The second problem was that many pictures had black edges around them (see picture 1), which was added to the leaf area. We did not understand this until we plotted leaf area against dry mass, which should be a more or less linear relationship. Instead the plot looked like a chicken foot (this expression might also have been inspired by all the chicken feet that were swimming around in our hotpots). It tooks us a while to figure this out and we had to look at each individual scan to make identify several of these problems.

Top: Dry mass (g) plotted agains leaf area (cm2). Bottom: Leaf scan, where the edge has a black line.

How did we solve these issues for the next courses. First of all we wanted to make the scanning a standardized process and not dependent on the settings of peoples laptops. We bought a couple of raspberry pi’s, which operated the scanners. We used the laptops as screens and keyboards to operate the scanner and pi’s.

Second, we implemented a couple of checks. The pi automatically checked if the scanning settings were correct (resolution, size, colour depth, file type), if the person scanning the leaf had typed in the correct LeafID and if the scan was saved in the right place. If you are interested in how we set up the pi and scanner, all the scripts we used is available on github.

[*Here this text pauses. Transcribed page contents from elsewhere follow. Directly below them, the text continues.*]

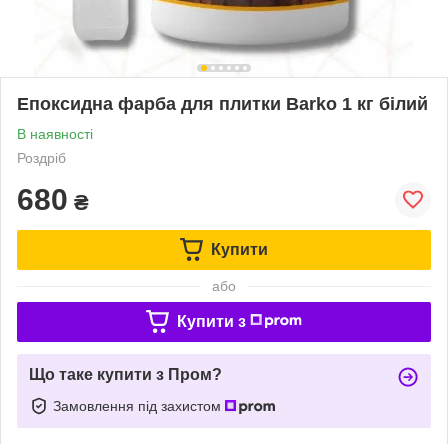
Епоксидна фарба для плитки Barko 1 кг білий
В наявності
Роздріб
680
₴
Купити
або
Купити з
Що таке купити з Пром?
Замовлення під захистом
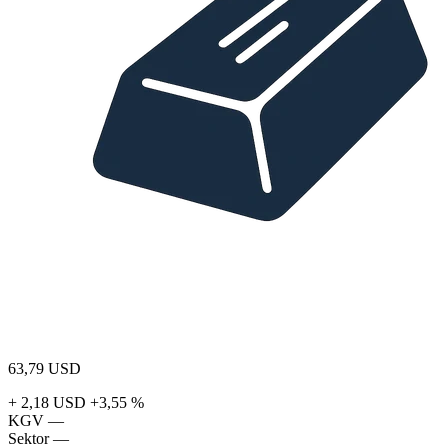
63,79
USD
+ 2,18 USD
+3,55 %
KGV
—
Sektor
—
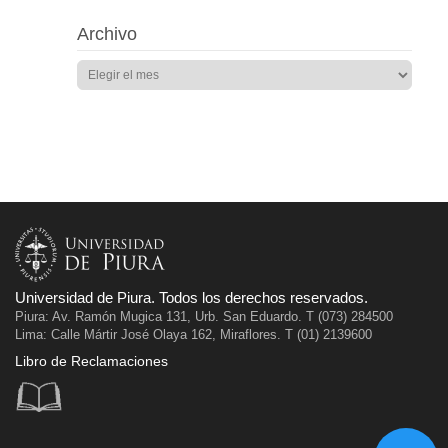
Archivo
Universidad de Piura. Todos los derechos reservados.
Piura: Av. Ramón Mugica 131, Urb. San Eduardo. T (073) 284500
Lima: Calle Mártir José Olaya 162, Miraflores. T (01) 2139600
Libro de Reclamaciones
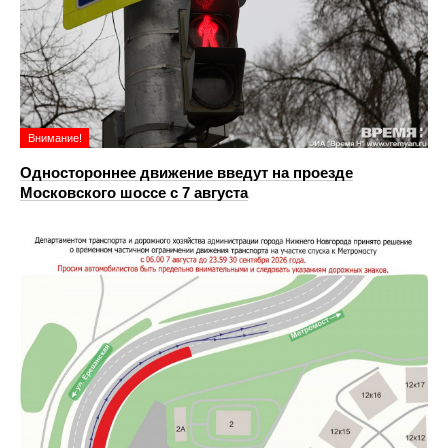
Внимание!
Одностороннее движение введут на проезде
Московского шоссе с 7 августа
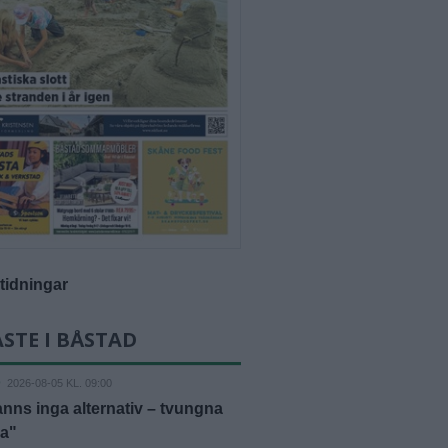
-tidningar
STE I BÅSTAD
D
2026-08-05 KL. 09:00
anns inga alternativ – tvungna
ja"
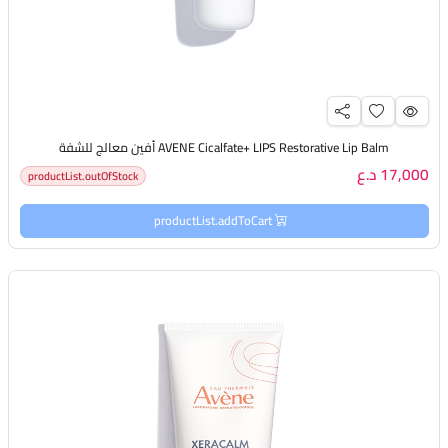
AVENE Cicalfate+ LIPS Restorative Lip Balm أفين معالج للشفة
17,000 د.ع
productList.outOfStock
productList.addToCart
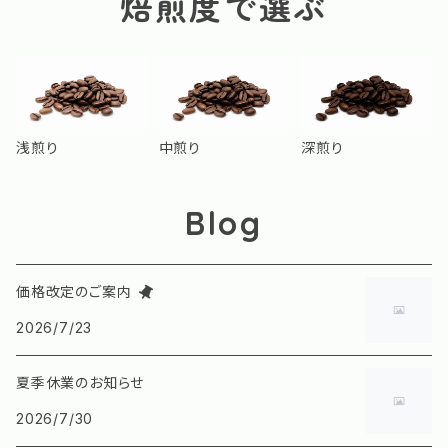
焙煎度で選ぶ
浅煎り
中煎り
深煎り
Blog
価格改定のご案内
2026/7/23
夏季休業のお知らせ
2026/7/30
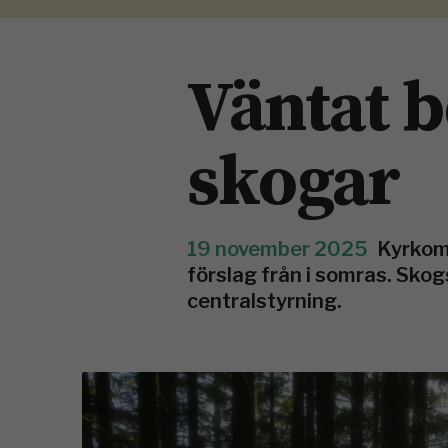
Väntat 
skogar
19 november 2025
Kyrkom
förslag från i somras. Sko
centralstyrning.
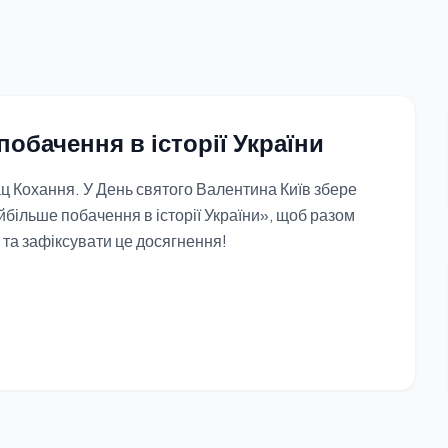
обачення в історії України
ц Кохання. У День святого Валентина Київ збере
йбільше побачення в історії України», щоб разом
 та зафіксувати це досягнення!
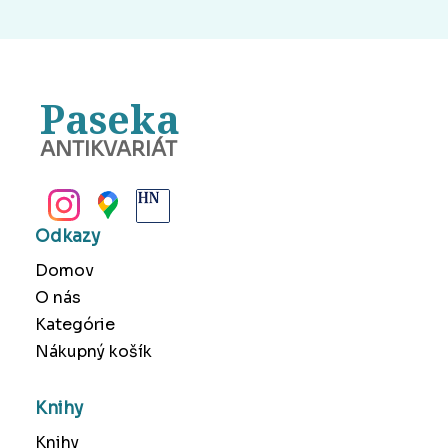
Paseka
ANTIKVARIÁT
BANSKÁ BYSTRICA
Odkazy
Domov
O nás
Kategórie
Nákupný košík
Knihy
Knihy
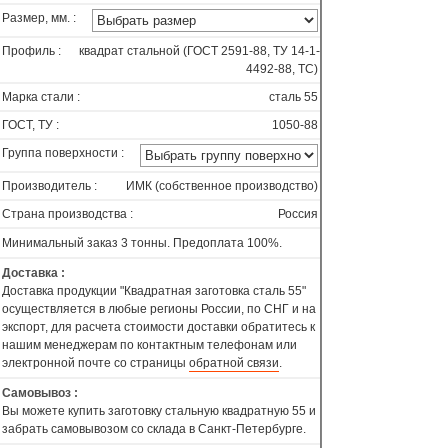
Размер, мм. :
Профиль :
квадрат стальной (ГОСТ 2591-88, ТУ 14-1-
4492-88, ТС)
Марка стали :
сталь 55
ГОСТ, ТУ :
1050-88
Группа поверхности :
Производитель :
ИМК (собственное производство)
Страна производства :
Россия
Минимальный заказ 3 тонны. Предоплата 100%.
Доставка :
Доставка продукции "Квадратная заготовка сталь 55"
осуществляется в любые регионы России, по СНГ и на
экспорт, для расчета стоимости доставки обратитесь к
нашим менеджерам по контактным телефонам или
электронной почте со страницы
обратной связи
.
Самовывоз :
Вы можете купить заготовку стальную квадратную 55 и
забрать самовывозом со склада в Санкт-Петербурге.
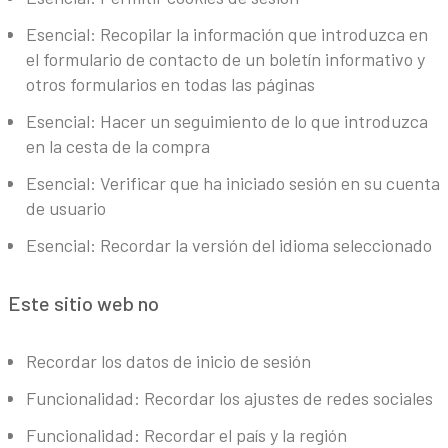
Esencial: Recopilar la información que introduzca en
el formulario de contacto de un boletín informativo y
otros formularios en todas las páginas
Esencial: Hacer un seguimiento de lo que introduzca
en la cesta de la compra
Esencial: Verificar que ha iniciado sesión en su cuenta
de usuario
Esencial: Recordar la versión del idioma seleccionado
Este sitio web no
Recordar los datos de inicio de sesión
Funcionalidad: Recordar los ajustes de redes sociales
Funcionalidad: Recordar el país y la región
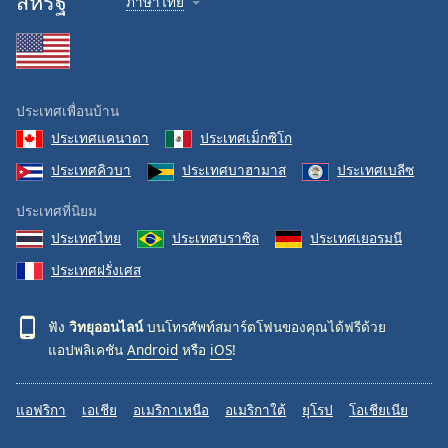
สหรัฐ
ภาษาไทย
ประเทศเพื่อนบ้าน
ประเทศแคนาดา
ประเทศเม็กซิโก
ประเทศคิวบา
ประเทศบาฮามาส
ประเทศเบลีซ
ประเทศที่นิยม
ประเทศไทย
ประเทศบราซิล
ประเทศเยอรมนี
ประเทศฝรั่งเศส
ฟัง
วิทยุออนไลน์
บนโทรศัพท์สมาร์ตโฟนของคุณได้ฟรีด้วย
แอปพลิเคชัน
Android
หรือ
iOS
!
แอฟริกา
เอเชีย
อเมริกาเหนือ
อเมริกาใต้
ยุโรป
โอเชียเนีย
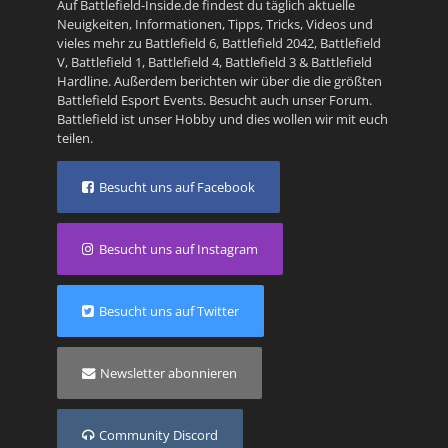
Auf Battlefield-Inside.de findest du täglich aktuelle
Neuigkeiten, Informationen, Tipps, Tricks, Videos und
vieles mehr zu
Battlefield 6
,
Battlefield 2042
,
Battlefield
V
,
Battlefield 1
,
Battlefield 4
,
Battlefield 3
&
Battlefield
Hardline
. Außerdem berichten wir über die die größten
Battlefield Esport Events. Besucht auch unser
Forum
.
Battlefield ist unser Hobby und dies wollen wir mit euch
teilen.
Besucht uns auf Facebook
Besucht uns auf Instagram
Besucht uns auf Twitter
Newsletter abonnieren
Community Discord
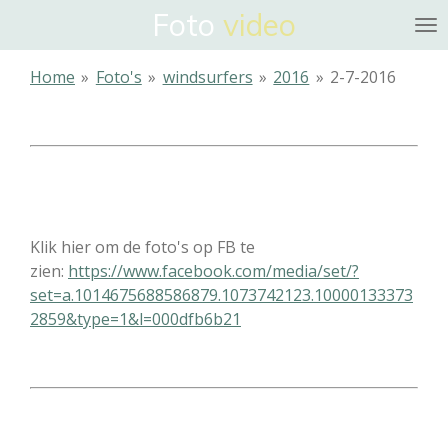
Foto
video
Ga
direct
naar
Home
»
Foto's
»
windsurfers
»
2016
»
2-7-2016
de
hoofdinhoud
Klik hier om de foto's op FB te
zien:
https://www.facebook.com/media/set/?
set=a.1014675688586879.1073742123.10000133373
2859&type=1&l=000dfb6b21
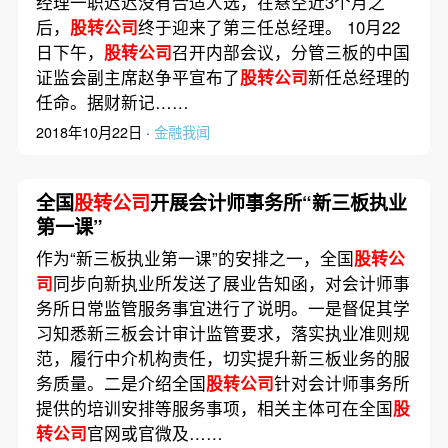
经理一职迟迟没有合适人选，在悬空近3个月之
后，
股转公司
终于迎来了第三任总经理。 10月22
日下午，
股转公司
召开内部会议，分管三板的中国
证监会副主席赵争平宣布了
股转公司
新任总经理的
任命。据财新记……
2018年10月22日 ·
金融我闻
全国
股转公司
开展会计师事务所“新三板执业
第一课”
作为“新三板执业第一课”的安排之一，全国
股转公
司
同步向新执业所发送了展业告知函，对会计师事
务所日常监管服务事宜进行了说明。一是督促其学
习知悉新三板会计审计监管要求，落实执业准则规
范，履行中介机构责任，切实提升新三板业务的服
务质量。二是介绍全国
股转公司
针对会计师事务所
提供的培训安排等服务事项，相关主体可在全国
股
转公司
官网或官微及……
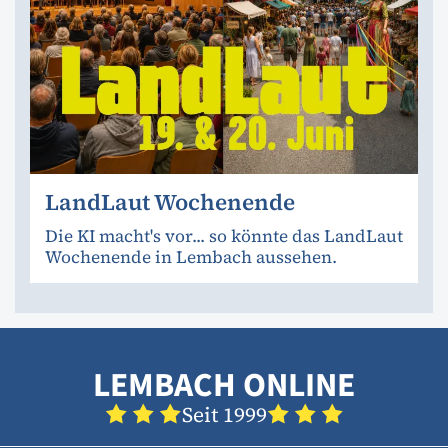
LandLaut Wochenende
Die KI macht's vor... so könnte das LandLaut
Wochenende in Lembach aussehen.
LEMBACH ONLINE
Seit 1999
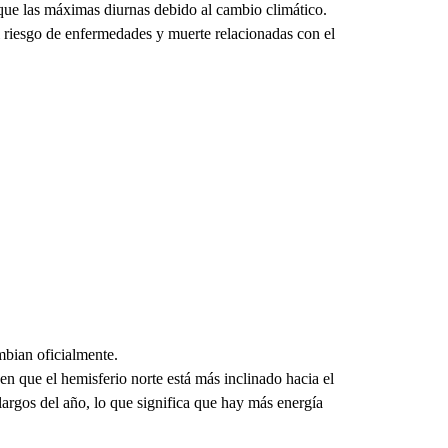
ue las máximas diurnas debido al cambio climático.
el riesgo de enfermedades y muerte relacionadas con el
mbian oficialmente.
en que el hemisferio norte está más inclinado hacia el
s largos del año, lo que significa que hay más energía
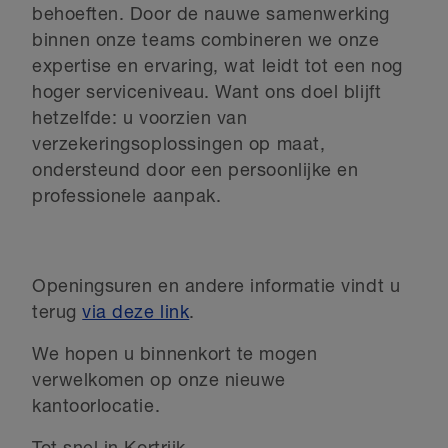
behoeften. Door de nauwe samenwerking
binnen onze teams combineren we onze
expertise en ervaring, wat leidt tot een nog
hoger serviceniveau. Want ons doel blijft
hetzelfde: u voorzien van
verzekeringsoplossingen op maat,
ondersteund door een persoonlijke en
professionele aanpak.
Openingsuren en andere informatie vindt u
terug
via deze link
.
We hopen u binnenkort te mogen
verwelkomen op onze nieuwe
kantoorlocatie.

We also realized that for checking the quality of the data and finding errors, we need a size reference on each scan. For this we added a ruler to each scanner (ruler glued to each scanner; see picture 2), which allowed us to directly check if the leaf area was calculated approximately right. This turned out to be very useful. One problem that occurs is of course you do not want to have the ruler on the scan when you calculate leaf area. The LeafArea package allows to cut a certain amounts of pixels on each side of the scan. This is very useful and also solves the problem with the black lines. The problem was now that we could only cut the same number of pixels on each side. But what we wanted was to cut more on the side where the ruler was added and less on all the other sides of the scan. For this we customize the run.ij function in the LeafArea package. If you want to use our customized run.ij function, run this code first in r devtools::install_github(„richardjtelford/LeafArea“). Then the run.ij function has an argument “trim.pixel2”, which allows to cut more pixels on the right side of the scan.

Leaf scan including a ruler as reference on the top.

Visual inspection of each scan turned out to be essential even by optimizing the scanning process. It is important to check the right number of pixels are cropped before calculating the leaf area, you can check that the full leaf is scanned and you can detect folded leaves. By checking each individual scan, we also found that some of the scans were really dirty. This happens, when working with plant material that comes from the field. And now, we tell the students to check and clean the scanner often. And finally, grasses can be difficult, because they tend not to lie flat on the scanner. They curl. Here, the answer was to use transparent tape to glue the leaves onto the scanner.